Alternatively, we can consider splitting the main service into multiple services based on utilization patterns. That would lead to separate databases for each concern. One system for user information, perhaps another for activity logs, Flux might get its own, and so on. Each split incurs management overhead, but we would only need to level up once and apply the new pattern to each micro-service.
In the last month, we have begun to use MongoDB as the datastore for our Adventure Game. Since we are in development, our hosted Atlas instance is sufficient. However, eventually we might need to follow a similar mitigation strategy as with Postgres. First, we can host Mongo ourselves for control and cost containment. Second, we can use containers to configure and deploy multiple instances, assuming we have enough traffic to merit a massive scale out.
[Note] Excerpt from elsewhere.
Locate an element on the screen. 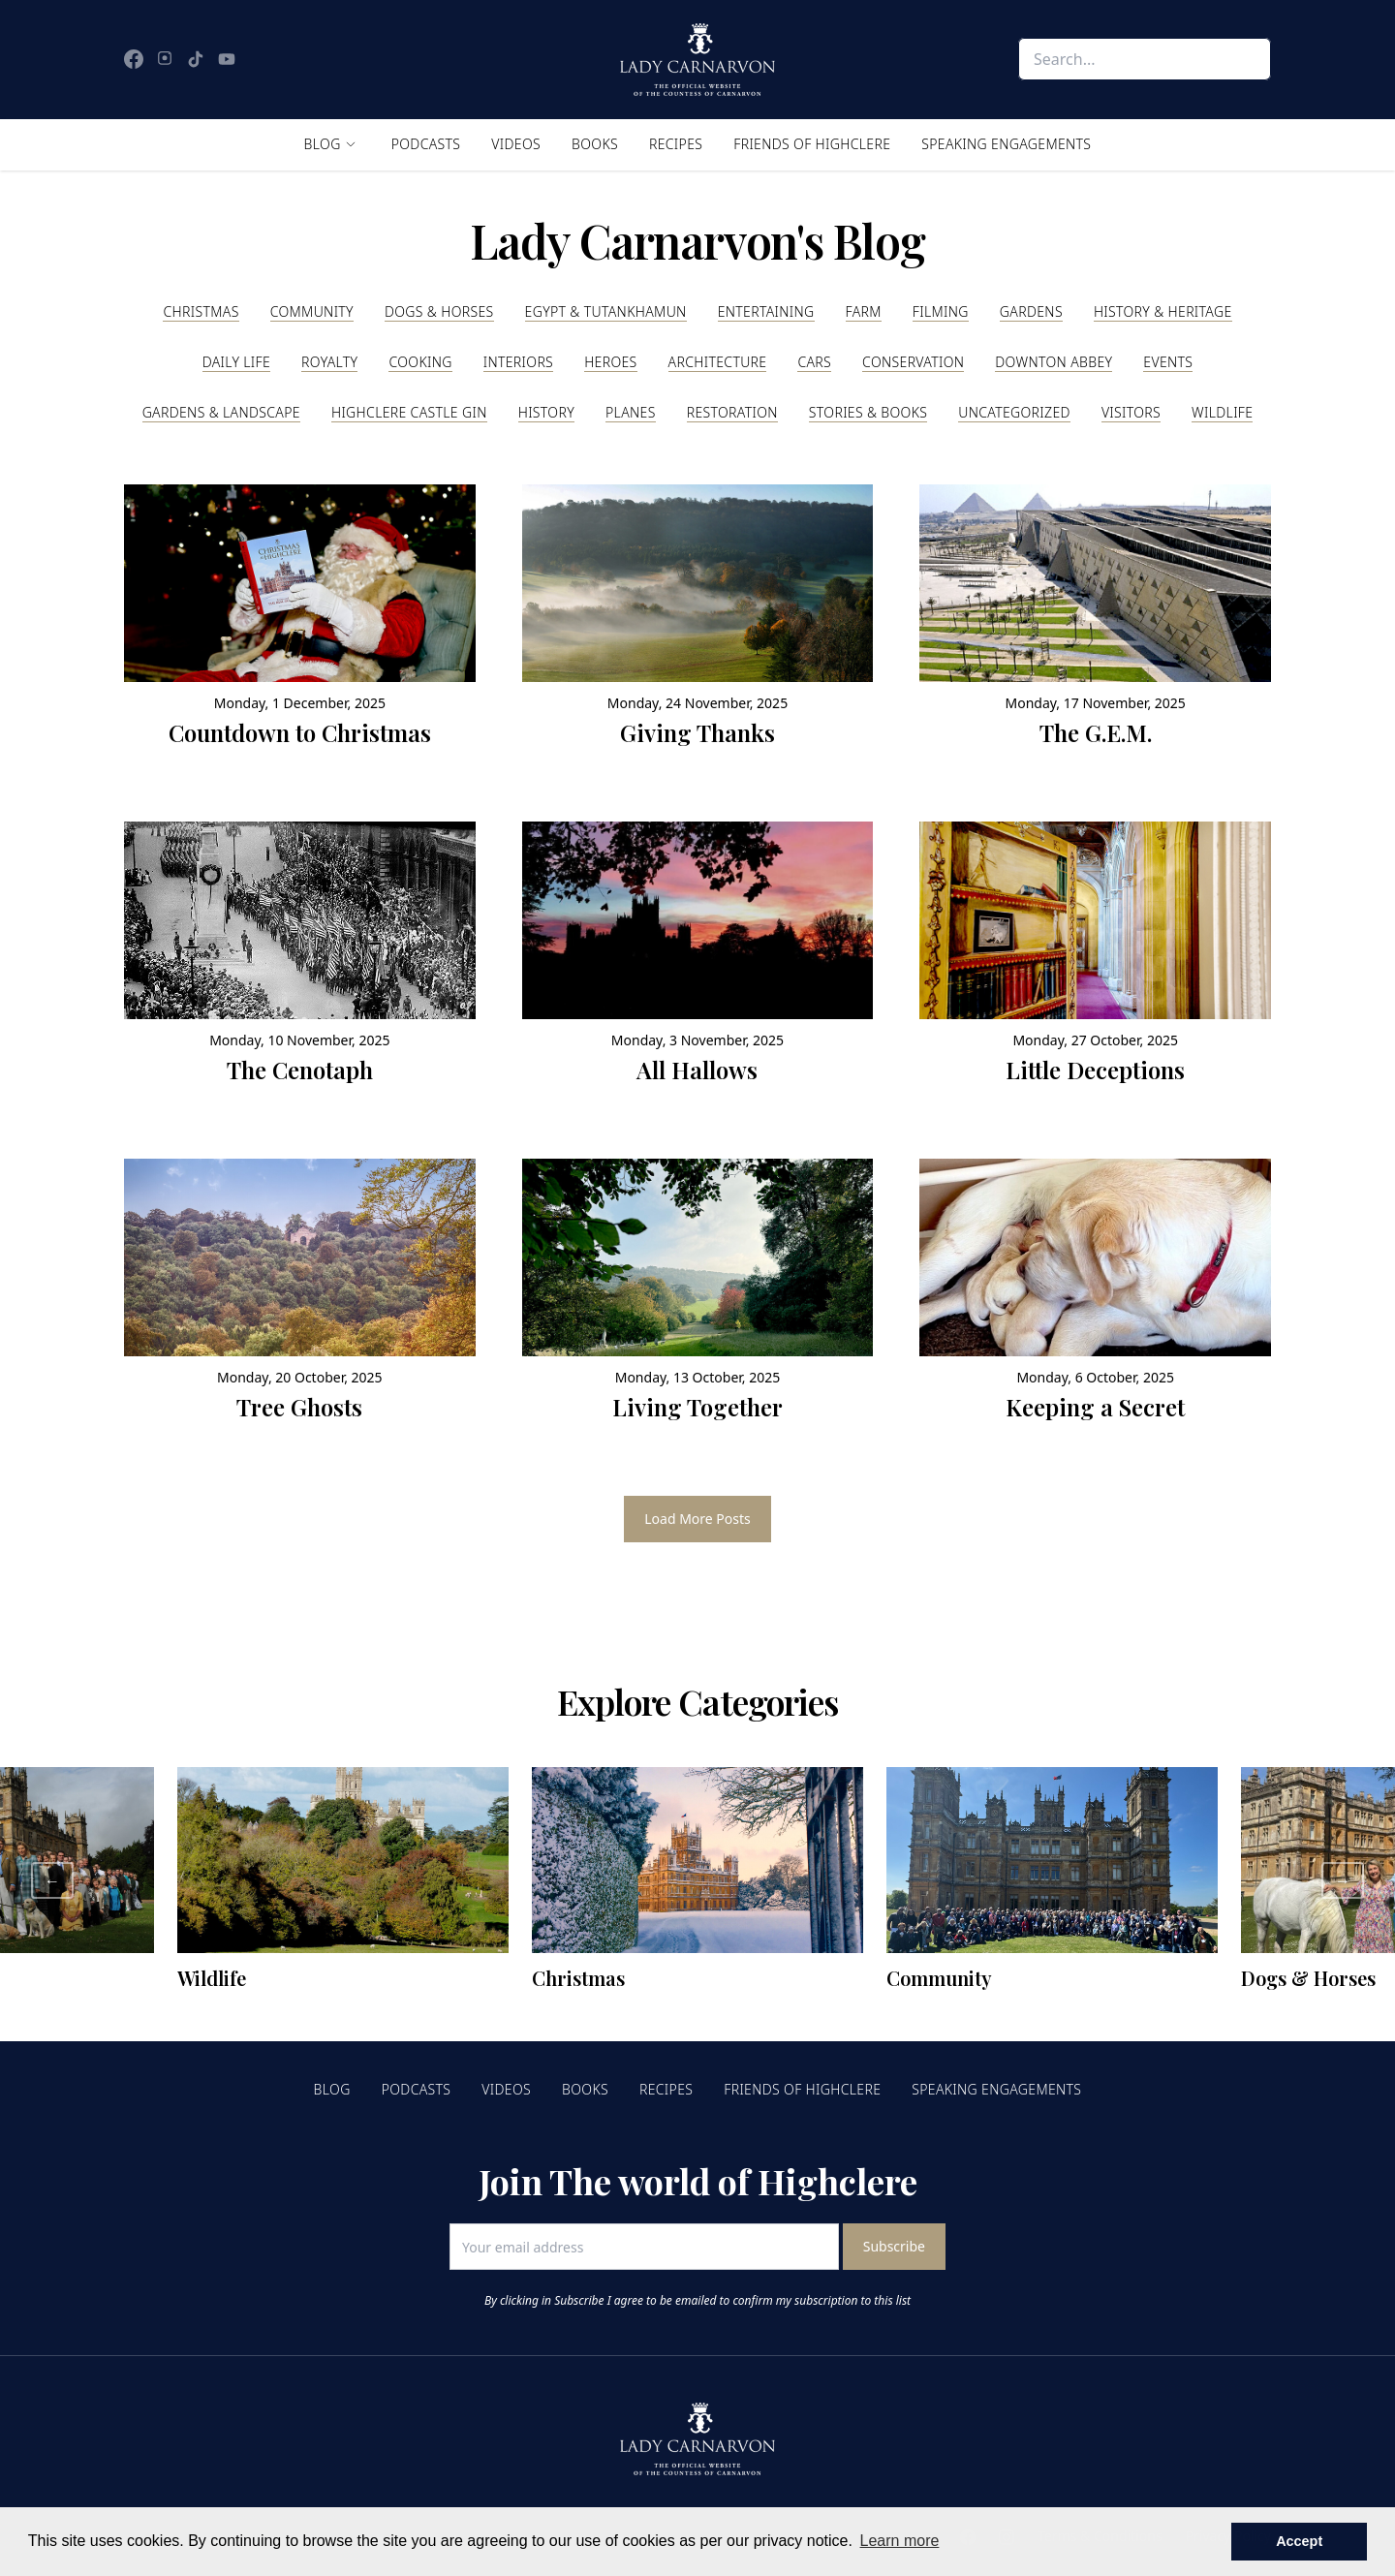 The width and height of the screenshot is (1395, 2576). Uncategorized is located at coordinates (1014, 412).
Finally, let's return to the services. When we need to host more than one, it makes sense to deploy containers that hold the latest production code. That would give us a consistency over what is deployed and an easy way to scale up instances. Those instances would run behind a firewall (provided by Hetzner).
Let's draw a diagram that includes deployment and extra instances of components.
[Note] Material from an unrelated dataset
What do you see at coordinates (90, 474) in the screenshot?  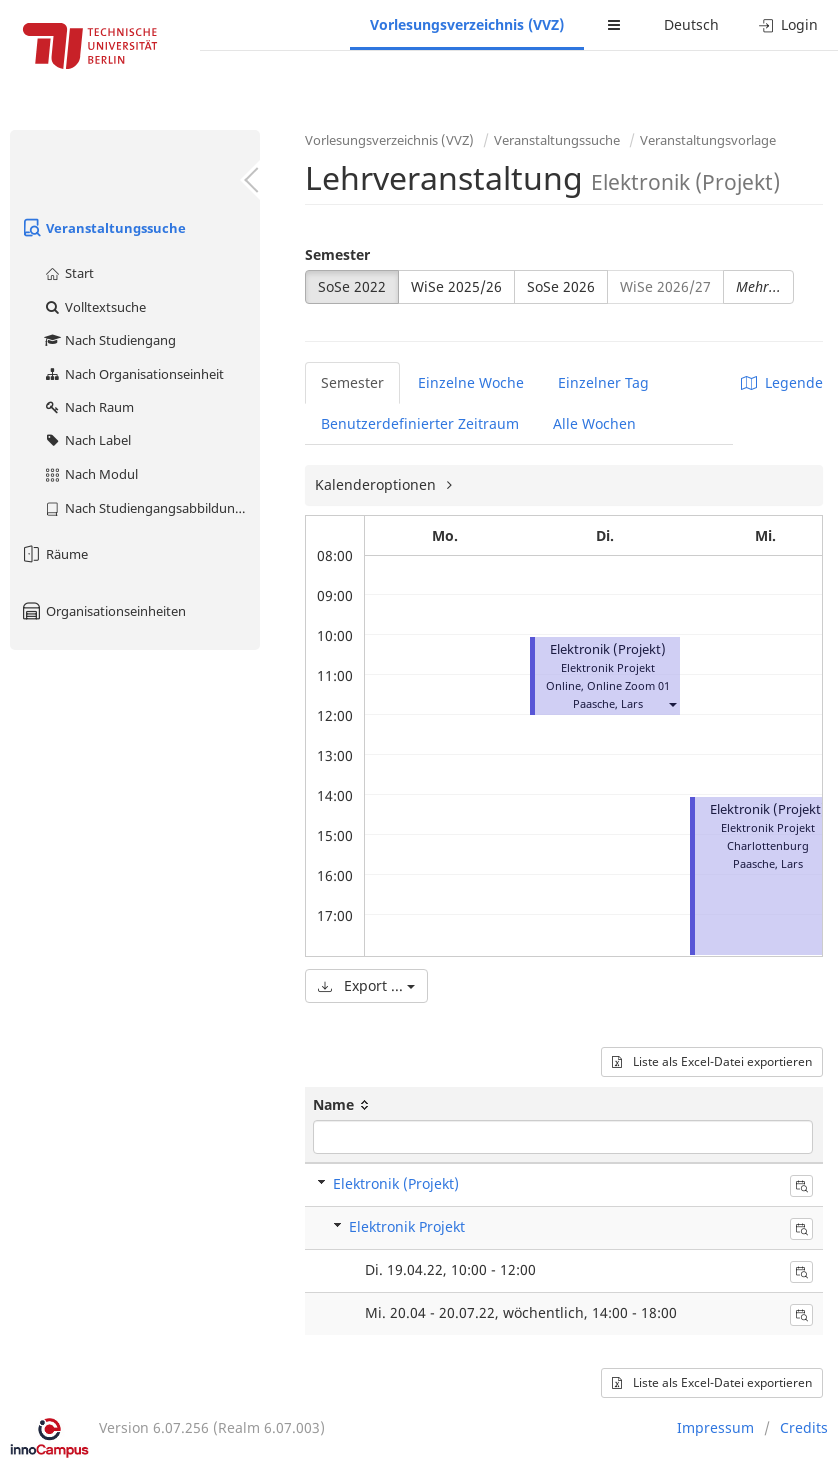 I see `Nach Modul` at bounding box center [90, 474].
If you have a sharp memory, you might be wondering about Resend for email delivery? That is another fully scalable service that we are leveraging for free. If we had more registrations and other email-triggering events, we might need to start paying for volume of delivery. There is little chance, short of some kind of service attack, of exceeding the limits of the Resend service.
Handling AI Activity
When you read any news about AI, you would think that using AI will cause global blackouts from the power drain. However, that is more to do with training AI models than with using them for inference or generating clever responses for curious users.
Here at the World of Nuclear, we see little reason to train our own models. At most, we might want to supplement the general models the world is providing. Especially if they need better details about nuclear-related topics. That training can be done on separate infrustructure.
For example, if we want to add a RAG pipeline to load nuclear power plant specs, we could stand up a Python service that connects to Mongo for data ingest, chunking, embedding, and FAISS indexing. Assuming we have an AI-enabled chat bot, that information would be incorporated into responses when relevant.
Still, even generating responses takes a fair amount of compute, enough to compete with other processes on the same host. This would merit spending some money on a few specialized machines. We might want to rent GPUs for that if demand is high enough. And we probably need to attach SSD or NVMe drives for additional fast storage capacity. Aside from that, the hardware systems should scale up the same way we scale our microservices.
When we need concurrent processing, we might want to introduce a code-based dispatcher to place work on a queue, and have worker nodes take work as they become available.
Supporting Simulations
Imagine we are running full-scale simulations of nuclear power plants. Imagine that hundreds of users are running their own.
The hardware to run a simulation would look a lot like the hardware to run microservices. Essentially, there would be some number of Python, Go or Rust processes gathering data from (simulated) "sensors," running that data through physics models, and capturing events as time-series data sets.